I also spoke with Alexandra Romano, who featured her acrylic painting, “Iridescent Garden II,” in the exhibition. “Iridescent Garden” is an abstract piece that pulls viewers into its colourful and hypnotic rhythm. Romano hopes her audience will derive their own meanings from her piece. She notes, “I want people to have their original opinions. There’s no other way.” Romano discussed her inspiration and the difficulties young artists face. Beyond the struggle of obtaining proper exposure, pricing can often be a problem for young artists.
In addition to youth artists, the Members’ Show and Sale featured work by Canadian filmmaker Peter Rowe, known for the TV series Angry Planet. His mixed media piece on display is titled “Ink Therapy.” Rowe’s involvement with VAM came about rather coincidentally. The Riverwood Conservancy was once a privately-owned horse ranch, where Rowe groomed horses as a teenager. About four years ago, Rowe decided to investigate the horse ranch. But instead of finding the ranch, Rowe was pleasantly surprised to discover VAM.
With a recent victory over cancer, Rowe’s talent and energy are as vibrant as ever. These emotions manifest themselves in his piece. “Ink Therapy” evokes something new, yet controllable.

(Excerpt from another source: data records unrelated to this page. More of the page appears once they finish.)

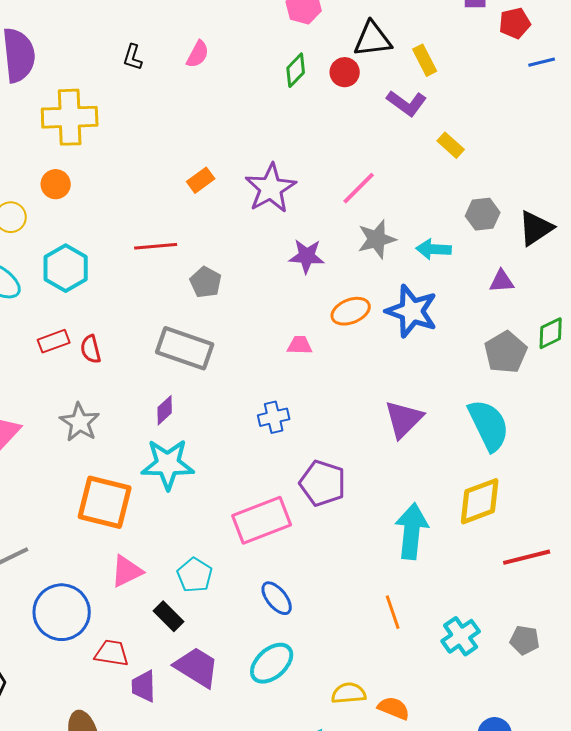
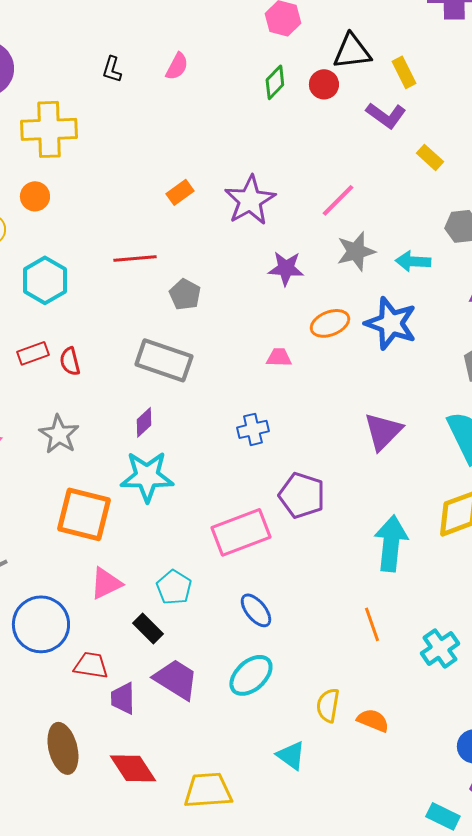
yellow semicircle: (349, 693) -> (328, 705), turned -76

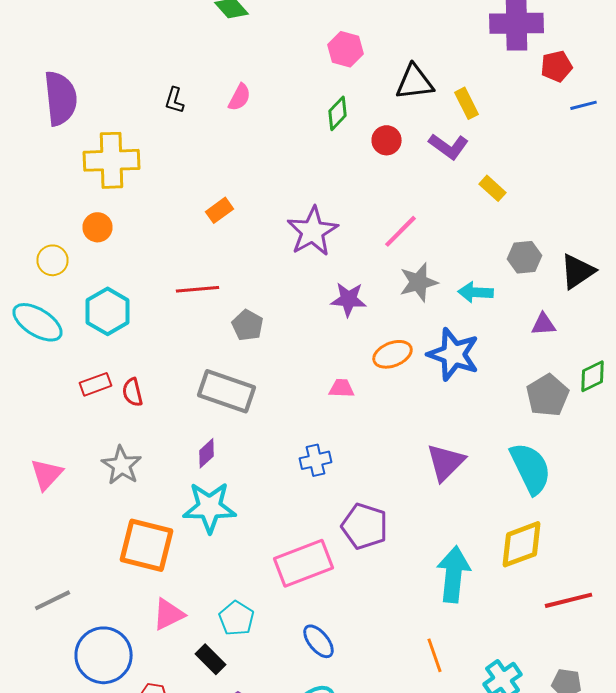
red circle: (324, 84) -> (386, 140), moved
orange rectangle: (180, 192) -> (220, 210), moved

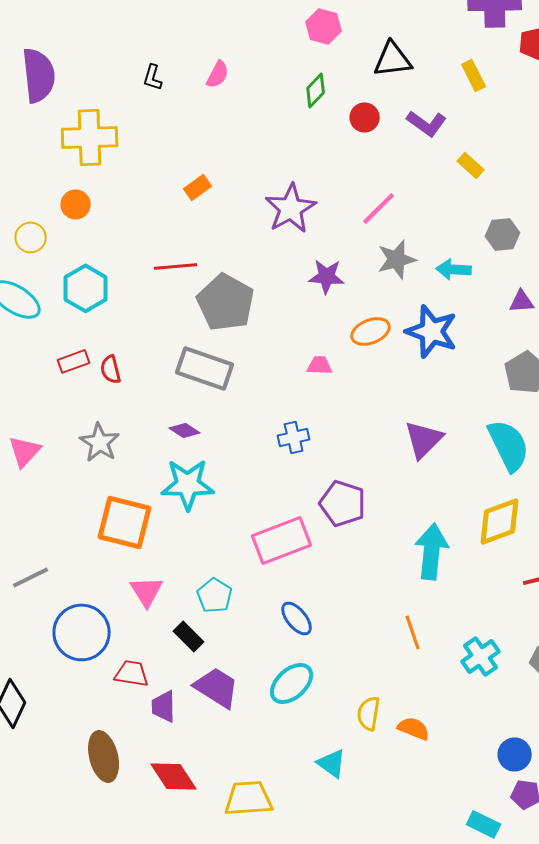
yellow rectangle: (466, 103) -> (474, 75), moved
gray pentagon: (248, 325) -> (226, 302), size x1.8
purple diamond: (206, 453) -> (185, 430), turned 76
pink triangle: (168, 614) -> (147, 591), turned -36

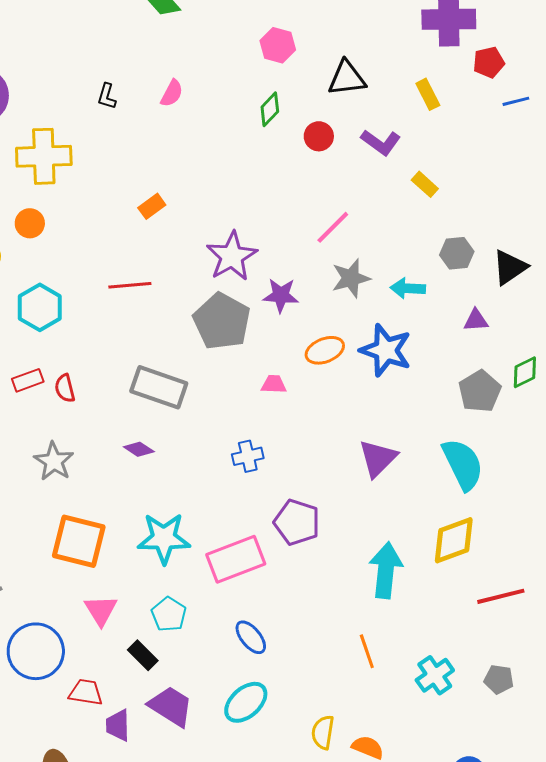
purple star: (291, 208) -> (232, 256), moved
gray pentagon: (226, 302) -> (222, 321), moved
cyan star: (188, 484) -> (164, 538), moved

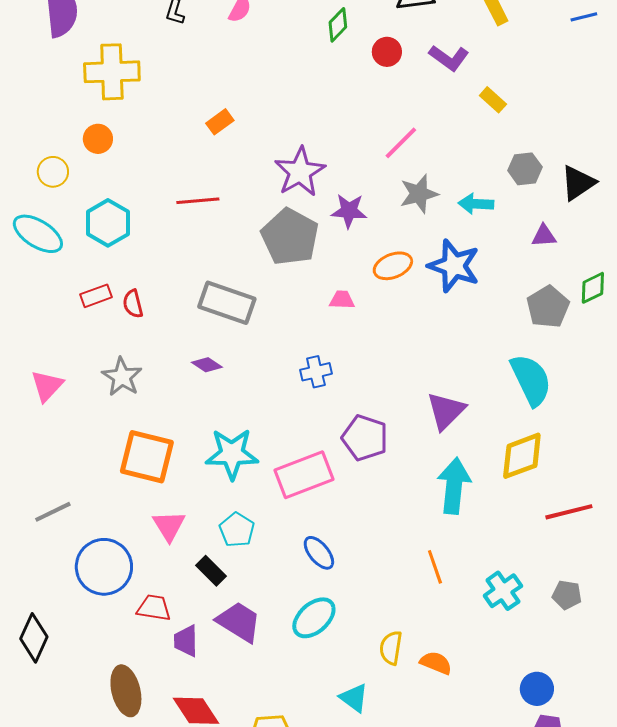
purple triangle: (378, 458) -> (446, 411), moved

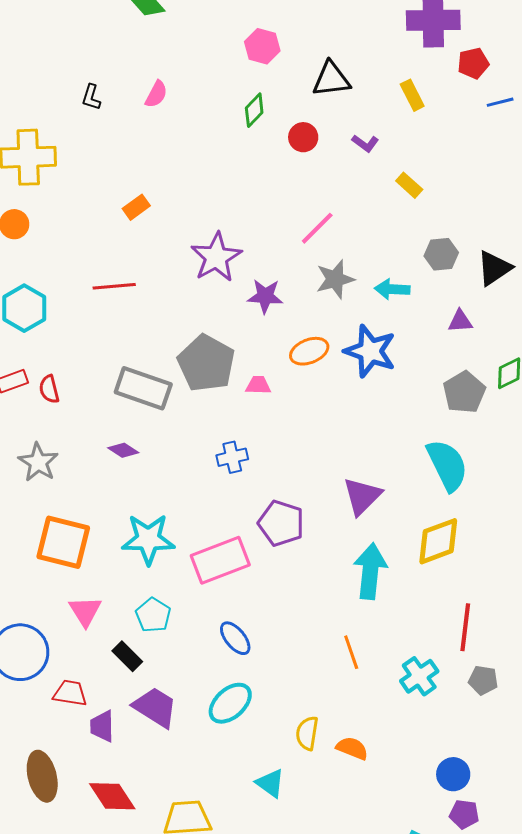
purple L-shape: (449, 58) -> (365, 143), size x0.7
gray pentagon: (290, 237) -> (206, 363), moved
red line: (569, 512) -> (465, 627), moved, turned -69

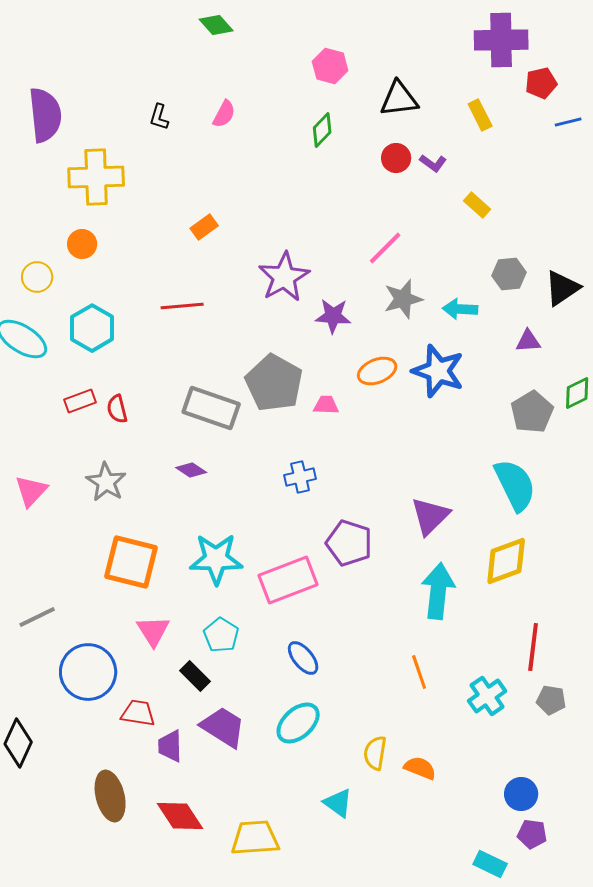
red circle: (303, 137) -> (396, 158), moved

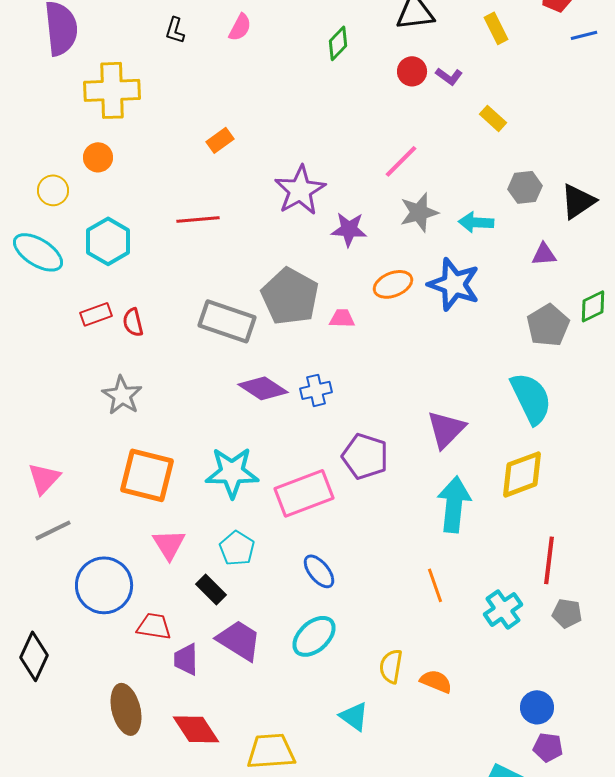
purple diamond: (191, 470) -> (263, 388), moved, size x1.6
pink triangle: (31, 491) -> (44, 478), moved

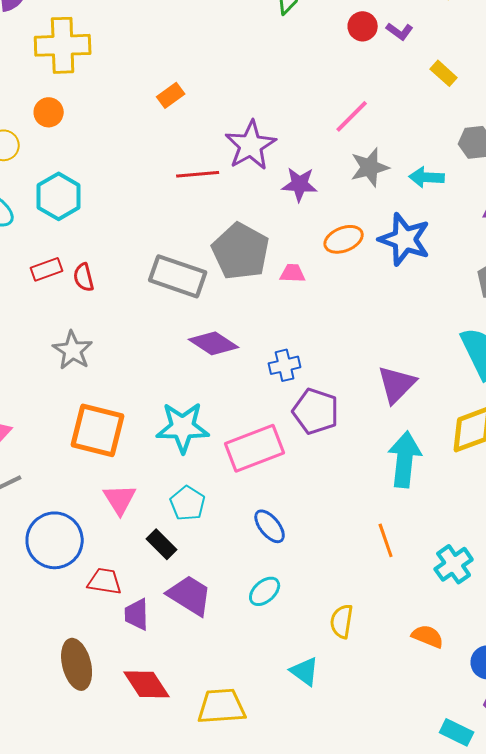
red line: (198, 219) -> (198, 174), moved
blue cross: (316, 390) -> (285, 365), moved
cyan ellipse: (314, 636) -> (265, 591), size x0.7
orange semicircle: (436, 681) -> (428, 636), moved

The combined order and chaos within the brilliantly coloured piece inspires viewers to explore its chaos.
Among the other pieces on display, I found Clive Kay’s “Ballet in Pink” particularly striking. The painting depicts a lone ballerina in a sweeping pose. She stands poised on her toes with her arms extended gracefully in the air. The neutral background emphasizes the ballerina’s pink tutu. Kay’s heavy brushstrokes make the dancer appear as if she’s melting—a testament to the fragility of beauty.
The annual Members’ Show and Sale will be on display in the VAM gallery and studios until April 1.